I'm trying to understand the result for the de Rham cohomology ring of flag manifolds in Differential Forms in Algebraic Topology by Bott and Tu. I'm sort of starting from the result and working backwards to pick up what I need, and I thought I had and understanding of the result in hand, but this point is confusing me. At the bottom of pg. 284 they have the result for flag bundles:
$$ H^* (Fl(E)) = H^* (M)[x_1,...,x_n]\diagup \left( \prod_{i=1}^n (1 + x_i ) = c(E) \right) $$
and immediately below this they specialize to a flag manifold:
$$ H^* (Fl(V)) = \mathbb{R} [x_1 , ... , x_n] \diagup \left( \prod_{i=1}^{n} (1 + x_i) = 1 \right) .$$
I think their notation is confusing me slightly.
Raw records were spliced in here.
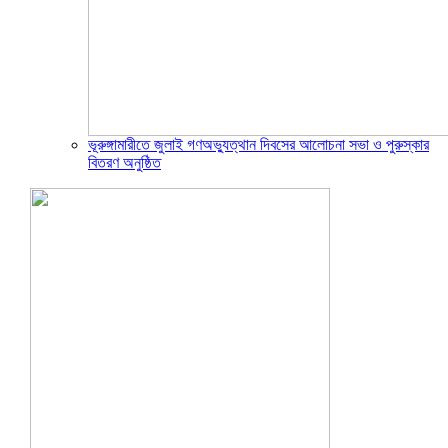
ভূরুঙ্গামারীতে জুলাই গণঅভ্যুত্থান দিবসের আলোচনা সভা ও পুরুস্কার
বিতরণ অনুষ্ঠিত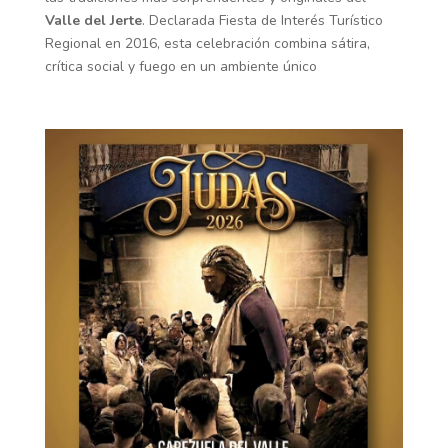
Valle del Jerte
. Declarada Fiesta de Interés Turístico
Regional en 2016, esta celebración combina sátira,
crítica social y fuego en un ambiente único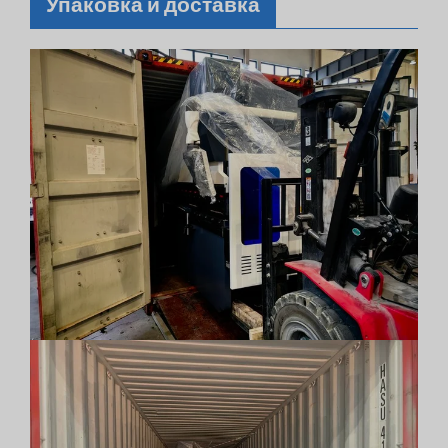
Упаковка и доставка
They use parenthesis for the ideal generated by an element. So in the flag manifold expression, the Chern classes are all $0$, hence the total Chern class is $1$, and we're quotienting by the ideal generated by $1$. But this should be the whole ring, so the cohomology ring should be trivial. This seems unlikely to me, and they keep expressing the result in this seemingly-odd form instead of saying "it's trivial" so I feel as though I'm misunderstanding some key fact and misinterpreting this result. What am I missing here?